GraphLab Create User Guide

Our mission at Dato is to build the most powerful and usable data science tools that enable you to go quickly from inspiration to production.

GraphLab Create is a Python package that allows programmers to perform end-to-end large-scale data analysis and data product development.

  • Data ingestion and cleaning with SFrames. SFrame is an efficient disk-based tabular data structure that is not limited by RAM. This lets you scale your analysis and data processing to handle terabytes of data, even on your laptop.

  • Data exploration and visualization with GraphLab Canvas. GraphLab Canvas is a browser-based interactive GUI that allows you to explore tabular data, summary plots and statistics.

  • Network analysis with SGraph. SGraph is a disk-based graph data structure that stores vertices and edges in SFrames.

  • Predictive model development with machine learning toolkits. GraphLab Create includes several toolkits for quick prototyping with fast, scalable algorithms.

  • Production automation with data pipelines.

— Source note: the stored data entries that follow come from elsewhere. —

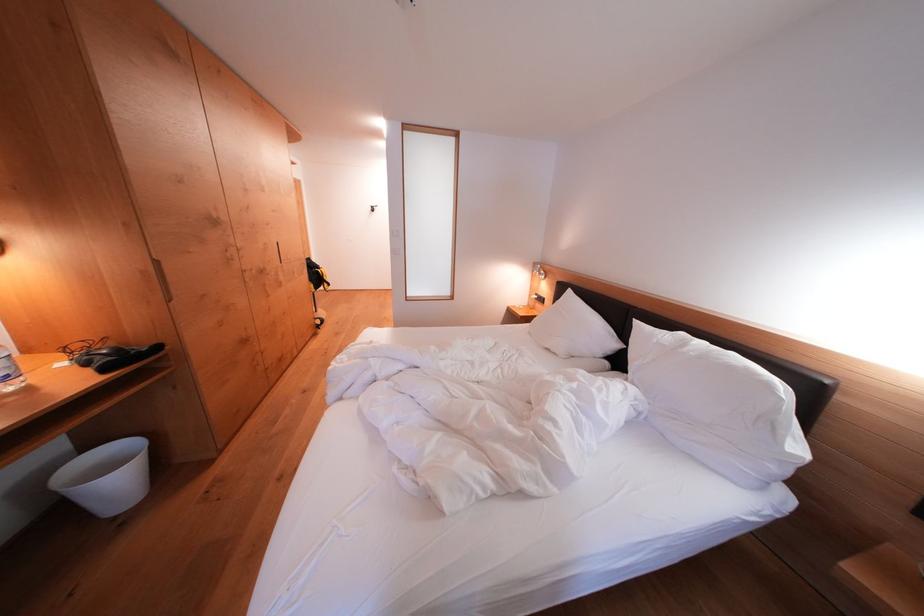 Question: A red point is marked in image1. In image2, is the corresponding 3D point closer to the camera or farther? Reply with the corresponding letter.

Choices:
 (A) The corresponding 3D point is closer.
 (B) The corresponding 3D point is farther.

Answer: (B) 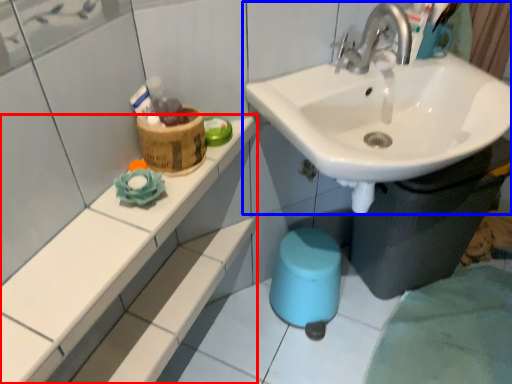 Question: Which object appears closest to the camera in this image, counter top (highlighted by a red box) or sink (highlighted by a blue box)?

Choices:
 (A) counter top
 (B) sink

Answer: (A) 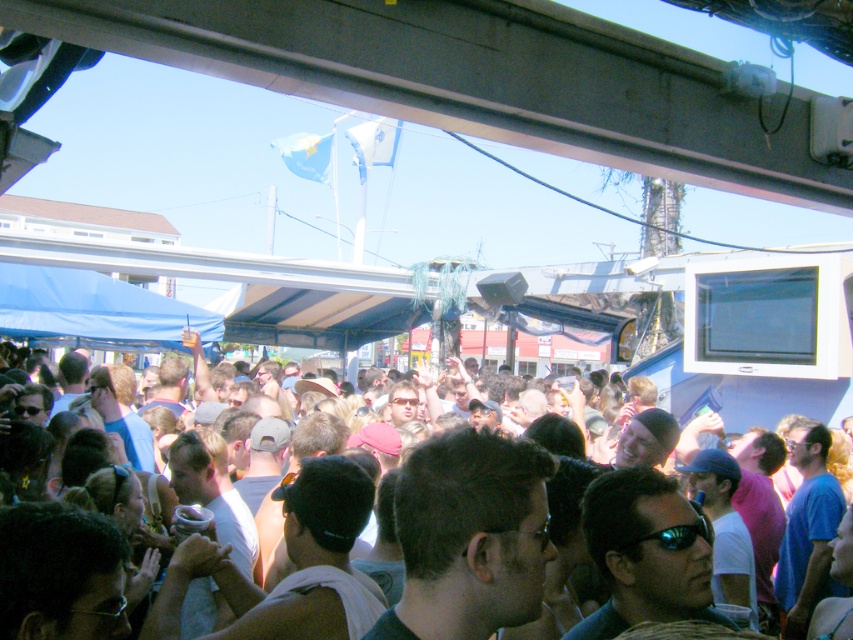 You are a photographer trying to capture a candid shot of the crowd at this festival. You notice a person wearing a white cotton shirt at center and black reflective sunglasses at center. Which object should you focus on first if you want to ensure both are in the same frame without moving the camera?

The white cotton shirt at center is much taller than the black reflective sunglasses at center, so focusing on the white cotton shirt at center first will help ensure both are in the frame since it occupies a larger portion of the image.

You are a photographer at the festival and want to capture both the white cotton shirt at center and the black reflective sunglasses at center in a single shot. Which object should you position closer to the left side of your camera frame?

The white cotton shirt at center should be positioned closer to the left side of your camera frame because it is already located to the left of the black reflective sunglasses at center in the scene.

Looking at this image, you are a photographer standing at the edge of the crowd. You want to take a photo of the white cotton shirt at center and the black reflective sunglasses at center. If your camera can focus on objects within a 4 meter range, will both items be in focus?

The white cotton shirt at center is 3.83 meters from the black reflective sunglasses at center. Since the distance between them is within the 4 meter range, both items will be in focus. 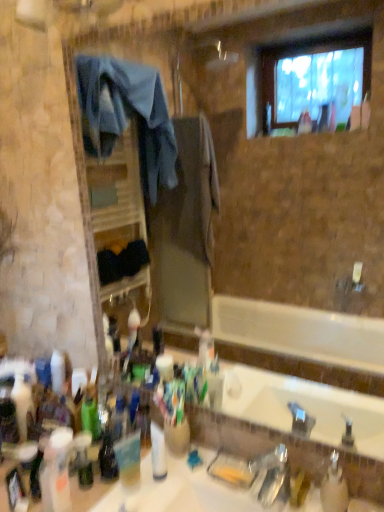 Where is `free space that is in between metallic silver faucet at lower center and translucent plastic cup at lower center`? The width and height of the screenshot is (384, 512). free space that is in between metallic silver faucet at lower center and translucent plastic cup at lower center is located at coordinates (189, 495). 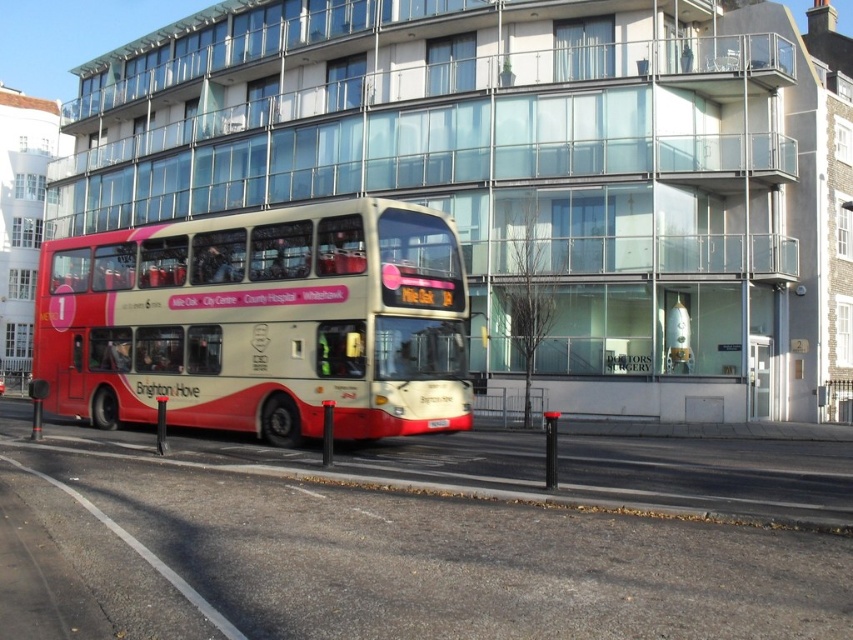 Question: Is red matte bus at center wider than white plastic license plate at center?

Choices:
 (A) no
 (B) yes

Answer: (B)

Question: Does red matte bus at center come behind white plastic license plate at center?

Choices:
 (A) no
 (B) yes

Answer: (A)

Question: Is red matte bus at center to the left of white plastic license plate at center from the viewer's perspective?

Choices:
 (A) no
 (B) yes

Data pipelines allow you to assemble reusable code tasks into jobs and automatically run them on common execution environments (e.g. Amazon Web Services, Hadoop).

In this User Guide, you will learn how to use GraphLab Create to:

  • munge and explore both structured and unstructured data
  • use advanced machine learning methods to build predictive models and recommender systems
  • put your code into production and use it for real-world applications

Each chapter contains hands-on exercises with solutions and pointers to additional resources where you may learn more. Please do not hesitate to ask any questions you may have at our Forum.

Open source

The source for this userguide is available on Github under the 3-clause BSD license. If you have suggestions or bug reports, we welcome Github issues and pull requests! See the chapter about contributing on guidelines for adding content.

To build the userguide, install npm and run the following:

npm install
npm run gitbook-dep
npm run gitbook

The generated html will be located at _book/index.html.